The victim of a pensioner paedophile last night said he had forgiven his abuser – but that he would never forget what he had done to him.
The man, who fled the north-east 15 years ago because of what he endured, said that if he did not let go of what William Brown had done, the anger and hurt would eat away at him for the rest of his life.
“If I forgive him, it will leave my system,” he explained.
“But I can’t forget. The only time I will forget is the day I die. It will always be in my mind.”
The victim – who cannot be named for legal reasons – explained how, as a teenager, Brown became like a “father-figure”, letting him stay at his when times at home were tough.
But, soon, the man who had made him feel safe changed.
“I can remember it all from day one,” he said.
“He said that this was going to be our secret.”
Yesterday, Brown was found guilty of abusing the man, now in his 40s, at various locations across the north-east between 1982 to 2000, including in a lorry and car at Elrick Hill and even on the A96 Aberdeen to Inverness road.
He would then give his victim money and say not to tell anyone.
The abuse stopped in 2000, just before his victim moved to London to start a new job – “a fresh start”, he described it.

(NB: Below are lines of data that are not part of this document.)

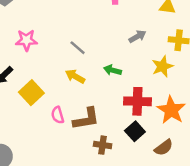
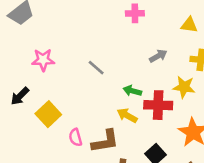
yellow star: (162, 66) -> (184, 87), turned 30
yellow arrow: (75, 76) -> (127, 115), moved
red cross: (137, 101) -> (158, 105), moved

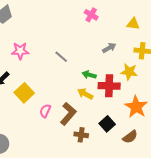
pink cross: (135, 13) -> (91, 15), turned 32
pink semicircle: (75, 137) -> (45, 111), turned 40
brown L-shape: (105, 141) -> (68, 114), turned -40

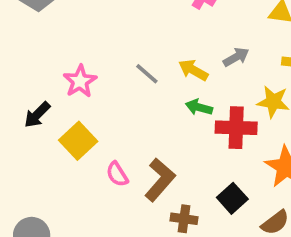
pink star: (20, 51) -> (80, 81), moved, turned -30
yellow arrow: (85, 94) -> (193, 70), moved
pink semicircle: (45, 111) -> (117, 174), turned -56

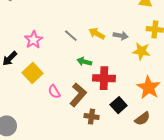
gray arrow: (236, 57) -> (121, 36), moved, turned 40
green arrow: (199, 107) -> (84, 62), moved
red cross: (236, 128) -> (104, 78), moved

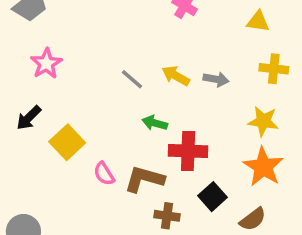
pink star: (33, 40) -> (46, 63), moved
yellow star: (141, 51) -> (263, 121), moved
brown L-shape: (78, 95) -> (144, 179), turned -115

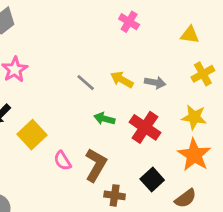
yellow cross: (274, 69) -> (203, 74), turned -35
red cross: (188, 151) -> (145, 127), moved, turned 32
brown L-shape: (144, 179) -> (96, 165), turned 104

The man said that he had no intention of ever exposing what Brown had done to him, and that it was not until other men came forward that he realised the extent of what he had done to other boys.
But when police visited him at his new home in England, he decided to talk.

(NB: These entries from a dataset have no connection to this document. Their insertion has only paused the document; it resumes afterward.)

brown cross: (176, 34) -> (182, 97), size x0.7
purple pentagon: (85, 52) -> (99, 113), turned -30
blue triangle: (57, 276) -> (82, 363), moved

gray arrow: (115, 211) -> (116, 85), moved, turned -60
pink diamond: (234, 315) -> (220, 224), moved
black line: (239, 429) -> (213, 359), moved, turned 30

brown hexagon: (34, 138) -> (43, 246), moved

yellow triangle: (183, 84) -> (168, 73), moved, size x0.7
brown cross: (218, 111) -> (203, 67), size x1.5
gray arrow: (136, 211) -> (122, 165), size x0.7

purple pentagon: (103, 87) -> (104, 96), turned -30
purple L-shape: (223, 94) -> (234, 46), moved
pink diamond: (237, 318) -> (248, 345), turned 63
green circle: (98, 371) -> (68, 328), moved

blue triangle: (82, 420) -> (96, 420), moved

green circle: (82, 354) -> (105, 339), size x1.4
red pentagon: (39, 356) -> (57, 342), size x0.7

Within weeks, he was asked to travel to Aberdeen again to take part in an ID parade.
“It was the first time I had seen Mr Brown in some time, but I recognised him in a second,” he said.
“When I got outside, I broke down.”
Brown’s victim said yesterday’s verdict brought him some peace of mind, but that it could never change what had happened to him.
“I would run from the physical abuse at home, and Mr Brown said he would help me,” he said.
“I never knew my real father, so he became like a father to me.
“It’s hard to describe what he did to me to someone who has never experience it.
“I would never wish what he did to me on my worst enemy – it’s ruined everything.”